Presented to UNT Christian Grads, April 13, 2012

The Barna Group indicates that only 20% of young adults maintain a level of spiritual activity consistent with that of their high-school years.[1] If this study may be used to predict, only one in five who were spiritually attentive during high school will remain that way into adulthood. This is more significant, I think, than studies that show young adults leaving the church because they never really engaged. So, why the migration from spiritually serious to spiritually apathetic?

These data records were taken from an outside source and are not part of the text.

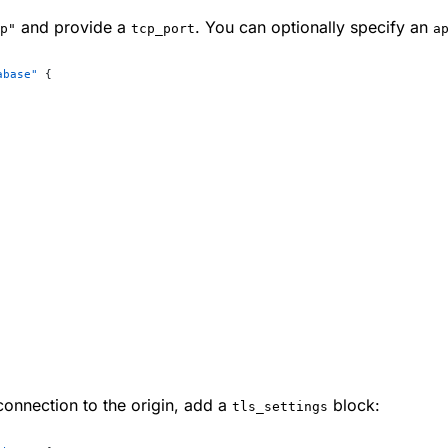
and provide a
. You can optionally specify an
p"
tcp_port
a
abase"
 {
 connection to the origin, add a
block:
tls_settings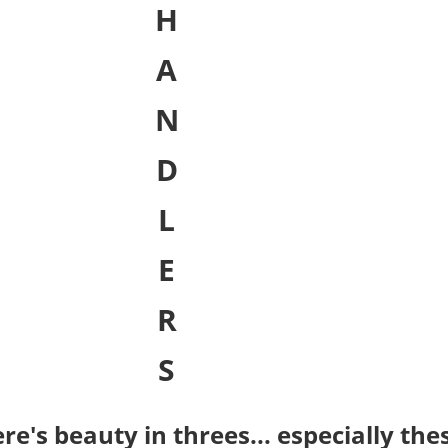
H
A
N
D
L
E
R
S
re's beauty in threes... especially thes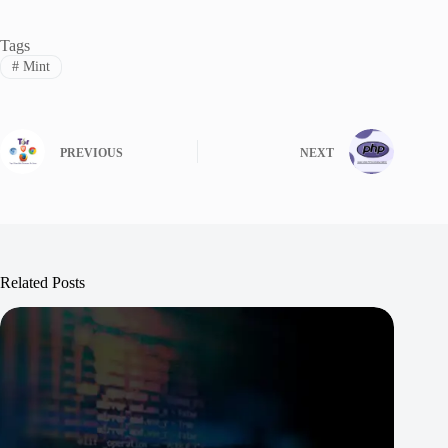
Tags
#
Mint
PREVIOUS
NEXT
Related Posts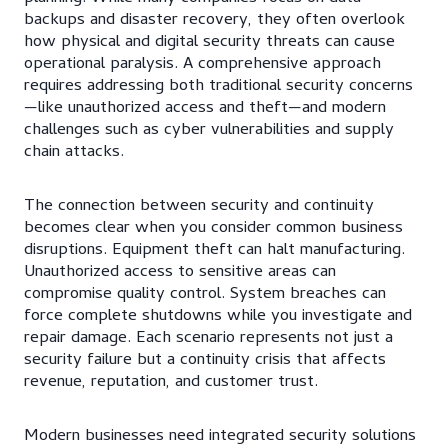
backups and disaster recovery, they often overlook
how physical and digital security threats can cause
operational paralysis. A comprehensive approach
requires addressing both traditional security concerns
—like unauthorized access and theft—and modern
challenges such as cyber vulnerabilities and supply
chain attacks.
The connection between security and continuity
becomes clear when you consider common business
disruptions. Equipment theft can halt manufacturing.
Unauthorized access to sensitive areas can
compromise quality control. System breaches can
force complete shutdowns while you investigate and
repair damage. Each scenario represents not just a
security failure but a continuity crisis that affects
revenue, reputation, and customer trust.
Modern businesses need integrated security solutions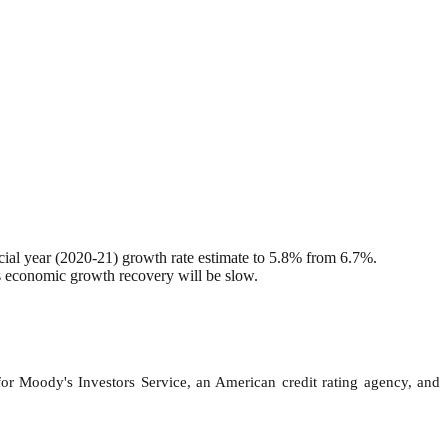
ial year (2020-21) growth rate estimate to 5.8% from 6.7%.
s economic growth recovery will be slow.
for Moody's Investors Service, an American credit rating agency, and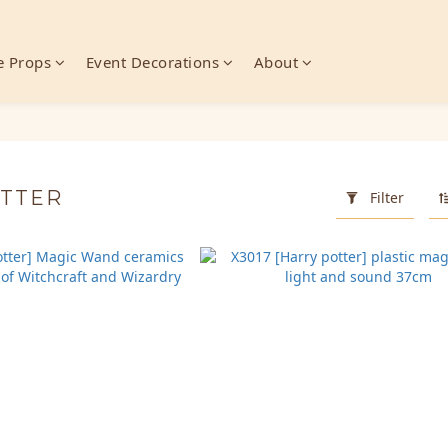
 Props
Event Decorations
About
OTTER
Filter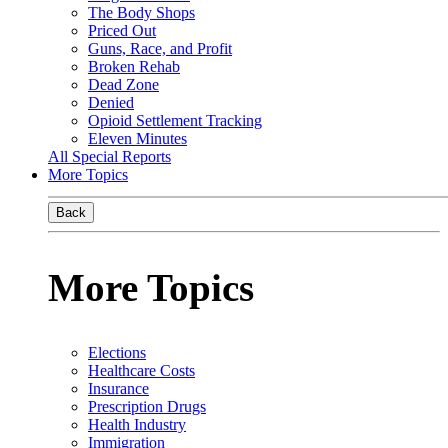
The Body Shops
Priced Out
Guns, Race, and Profit
Broken Rehab
Dead Zone
Denied
Opioid Settlement Tracking
Eleven Minutes
All Special Reports
More Topics
Back
More Topics
Elections
Healthcare Costs
Insurance
Prescription Drugs
Health Industry
Immigration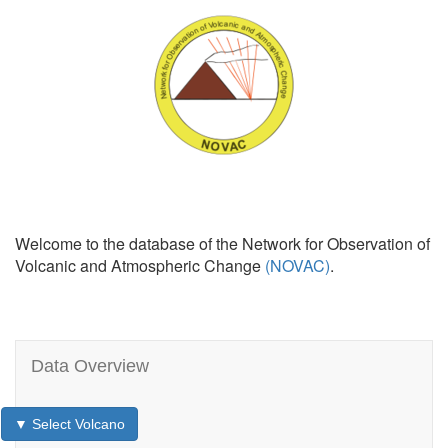
Welcome to the database of the Network for Observation of
Volcanic and Atmospheric Change
(NOVAC)
.
Data Overview
▼ Select Volcano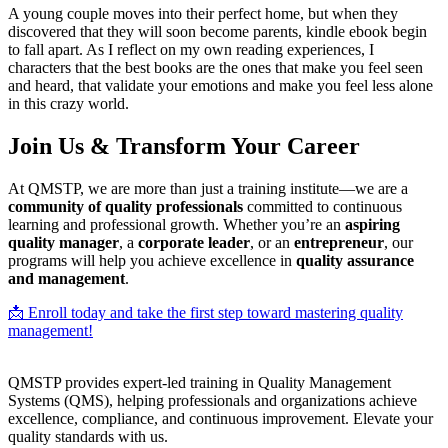
A young couple moves into their perfect home, but when they
discovered that they will soon become parents, kindle ebook begin
to fall apart. As I reflect on my own reading experiences, I
characters that the best books are the ones that make you feel seen
and heard, that validate your emotions and make you feel less alone
in this crazy world.
Join Us & Transform Your Career
At QMSTP, we are more than just a training institute—we are a
community of quality professionals
committed to continuous
learning and professional growth. Whether you’re an
aspiring
quality manager
, a
corporate leader
, or an
entrepreneur
, our
programs will help you achieve excellence in
quality assurance
and management
.
📩 Enroll today and take the first step toward mastering quality
management!
QMSTP provides expert-led training in Quality Management
Systems (QMS), helping professionals and organizations achieve
excellence, compliance, and continuous improvement. Elevate your
quality standards with us.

I would suggest that a significant component for the departure is Christians’ general unpreparedness for what they will face at university. Friedrich Nietzsche famously wrote “Once did people say God, when they looked out upon distant seas, now however, have I taught you to say Superman.”[2] In keeping with Nietzsche’s “God is dead” theme, Bertrand Russell observed,

Religion is based, I think, primarily and mainly upon fear. It is partly the terror of the unknown and partly, as I have said, the wish to feel that you have a kind of elder brother who will stand by you in all your troubles and disputes. Fear is the basis of the whole thing — fear of the mysterious, fear of defeat, fear of death. Fear is the parent of cruelty, and therefore it is no wonder if cruelty and religion have gone hand in hand. It is because fear is at the basis of those two things. In this world we can now begin a little to understand things, and a little to master them by help of science, which has forced its way step by step against the Christian religion, against the churches, and against the opposition of all the old precepts. Science can help us to get over this craven fear in which mankind has lived for so many generations. Science can teach us, and I think our own hearts can teach us, no longer to look around for imaginary supports, no longer to invent allies in the sky, but rather to look to our own efforts here below to make this world a better place to live in, instead of the sort of place that the churches in all these centuries have made it.[3] (emphasis mine)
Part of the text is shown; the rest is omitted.